'That Imposter Syndrome Is Always There' — Virat Kohli Just Said What Most High Achievers Won't Admit

Nearly two decades at the top of world cricket. Over 80 international centuries. Captaincy of one of the most-watched teams on the planet. And still, the thought that creeps in at the nets: do I actually belong here?

Speaking at the RCB Innovation Lab Indian Sports Summit in Bengaluru, Virat Kohli admitted that self-doubt continues to shadow him even after nearly 20 years at the highest level of the game. What he said next, quietly, without the aggression he is typically associated with, was perhaps the most human thing he has said in public in years.

Virat-Kohli-on-imposter-sydrome
Photo Credit: PTI

What He Said

"As players, you're always walking a very thin line between being cautious and being insecure. You constantly feel like you're never good enough - that imposter syndrome is always there," Kohli said.

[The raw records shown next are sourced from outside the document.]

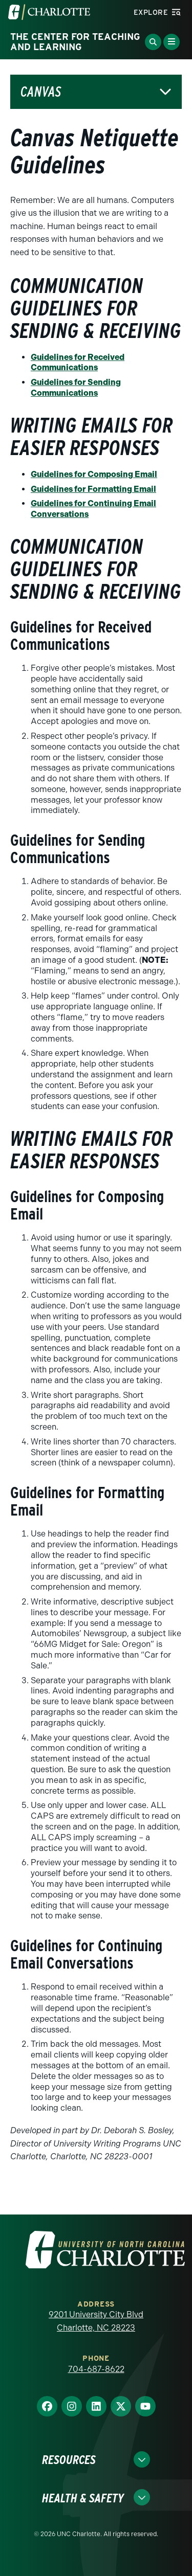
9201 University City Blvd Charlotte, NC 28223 (96, 2321)
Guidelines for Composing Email (94, 474)
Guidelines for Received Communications (77, 362)
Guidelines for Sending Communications (76, 387)
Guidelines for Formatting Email (93, 489)
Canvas (40, 92)
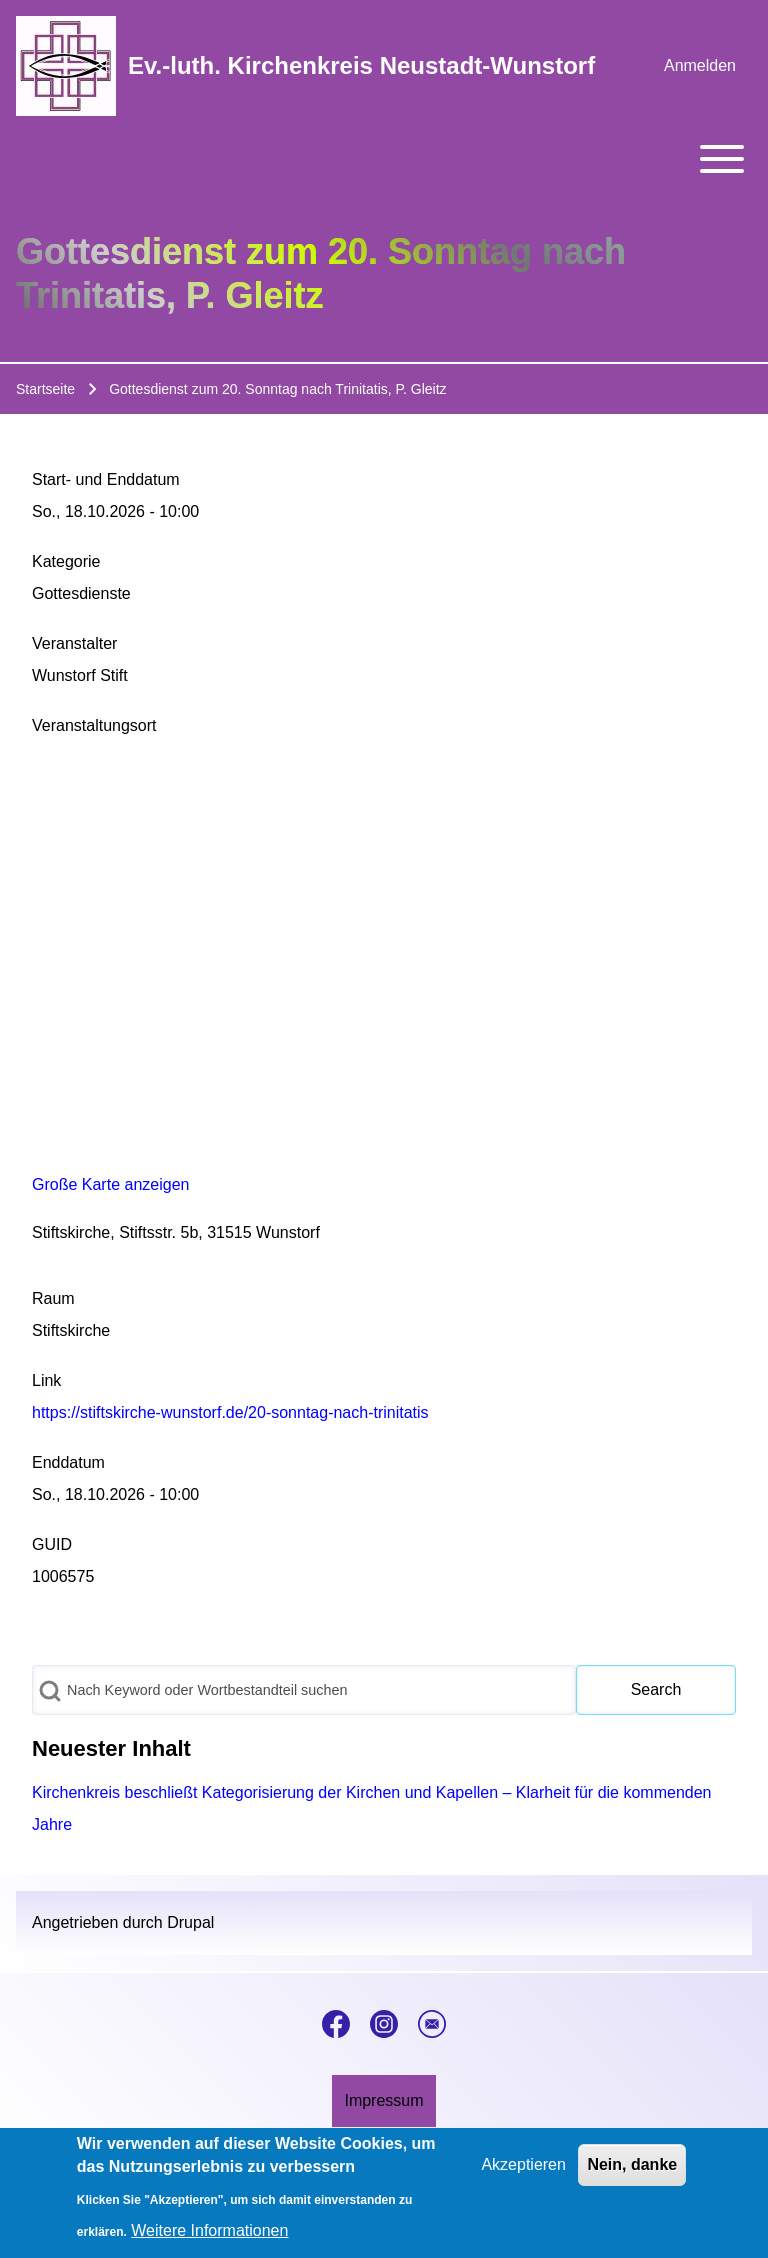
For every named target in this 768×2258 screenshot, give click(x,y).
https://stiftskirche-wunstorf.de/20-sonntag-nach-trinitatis (230, 1412)
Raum (53, 1298)
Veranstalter (74, 643)
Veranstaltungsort (94, 725)
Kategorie (66, 561)
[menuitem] (700, 66)
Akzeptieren (523, 2164)
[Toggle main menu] (384, 159)
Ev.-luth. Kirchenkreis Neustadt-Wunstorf (361, 65)
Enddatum (68, 1462)
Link (46, 1380)
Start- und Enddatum (106, 479)
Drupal (190, 1922)
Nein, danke (632, 2164)
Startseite (45, 389)
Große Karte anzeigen (110, 1184)
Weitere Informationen (209, 2230)
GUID (52, 1544)
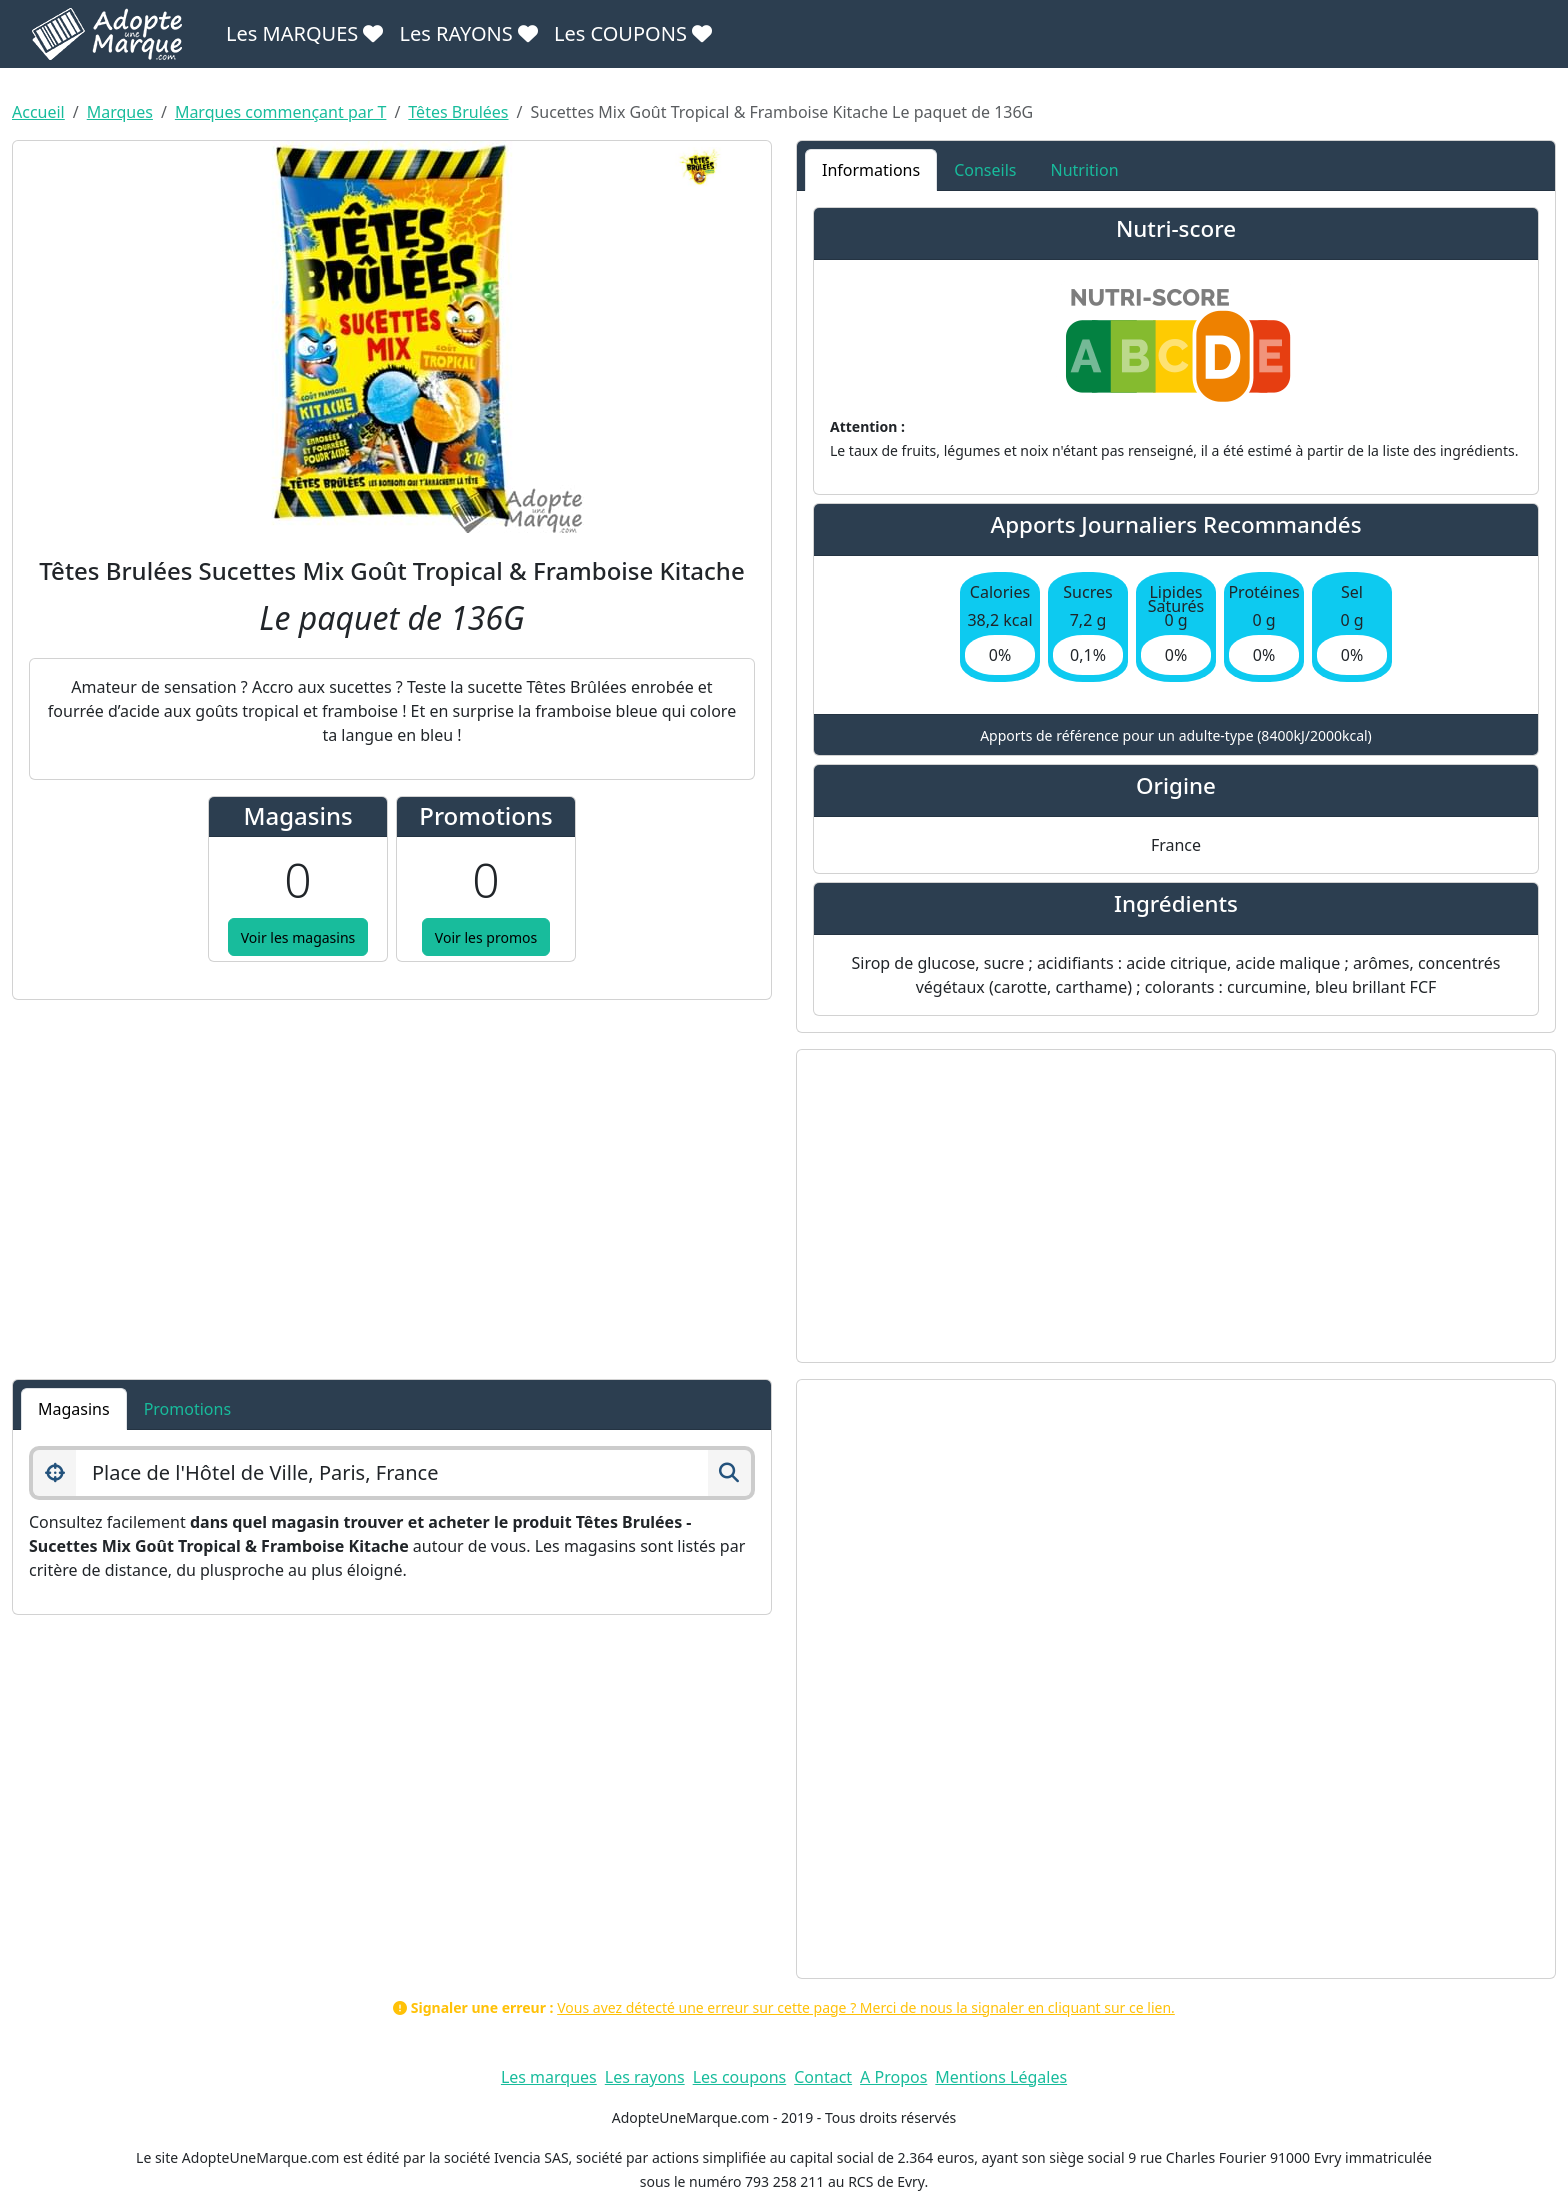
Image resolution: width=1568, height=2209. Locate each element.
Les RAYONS (468, 33)
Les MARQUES (304, 33)
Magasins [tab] (74, 1409)
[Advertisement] (1176, 1206)
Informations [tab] (871, 170)
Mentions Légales (1001, 2077)
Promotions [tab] (187, 1409)
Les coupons (740, 2077)
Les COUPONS (633, 33)
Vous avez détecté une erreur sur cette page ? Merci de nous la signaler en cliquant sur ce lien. (866, 2007)
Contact (823, 2077)
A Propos (893, 2077)
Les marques (549, 2077)
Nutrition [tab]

He did not stop at the abstract. He grounded it in the specific, everyday anxiety of someone still performing at the highest level. "Even today, when I go into the nets, I still think: these youngsters are watching. If I have a bad session, they'll probably wonder, 'Is this the guy who's been playing for 20 years?' That thought is always there," he added.

Imposter syndrome, the persistent internal belief that one's success is undeserved, that achievement has come by luck rather than ability, and that others will eventually see through the facade, is not a condition people typically associate with elite sportspersons. That is precisely why Kohli's candour matters.

The Toughest Years

Kohli revealed that he experienced imposter syndrome, particularly after stepping down as captain of the Indian team in 2022, a period during which he struggled to score runs and fans repeatedly questioned his form and fitness. The weight of captaincy, the public scrutiny of his form, and the identity shift that came with no longer leading the side all converged into a period of genuine psychological difficulty.

It was during this stretch that two people, in Kohli's telling, made the difference.

What Rahul Dravid Did

"I've said this many times about Rahul bhai and Vikram Rathour. I had a great phase in Test cricket, and whenever I meet them, I thank them from the bottom of my heart because they took care of me in a way that made me feel like I wanted to play for them," Kohli said.

The gratitude was specific, not generic. "I wanted to perform, grind it out, and do the hard work because they were so caring and nurturing. They reminded me of everything I had done so far - something you never really sit down and think about as a player," he added.

Kohli explained that Dravid understood those emotions because of his own experiences as an international cricketer. "Rahul bhai understood that because he had experienced it himself at the highest level. Vikram had been around for years too. They understood what I was feeling and genuinely took care of me mentally. That put me in a space where I could enjoy my cricket again," Kohli said.

What Dravid offered was not therapy in any clinical sense. It was something arguably rarer in elite sport: the presence of someone who had stood in the same place and come through it - and who chose to say so.

Why This Matters Beyond Cricket

Imposter syndrome does not discriminate by achievement. Research consistently shows it affects high performers across fields - medicine, academia, business, and sport - with particular prevalence among those who have undergone sudden role transitions or periods of public scrutiny. The fact that one of the most decorated batters in cricket history names it openly does something important: it removes the stigma that talking about self-doubt is somehow incompatible with being excellent at what you do.

Kohli also spoke about workload management and the importance of discovering one's own limits before pulling back. "If you start managing too early, you may never reach your full potential," he said. It is a philosophy consistent with the man, push through, but know what you are pushing through.

Bottomline

Virat Kohli did not need to say any of this. He could have spoken about technique, leadership, or IPL strategy; the safe, expected currency of sports summits. Instead, he named the feeling that visits even the greatest and admitted that he needed someone to remind him of his own record before he could believe it again. That Rahul Dravid was that person, a man defined throughout his career by quiet, unshakeable steadiness, feels entirely right.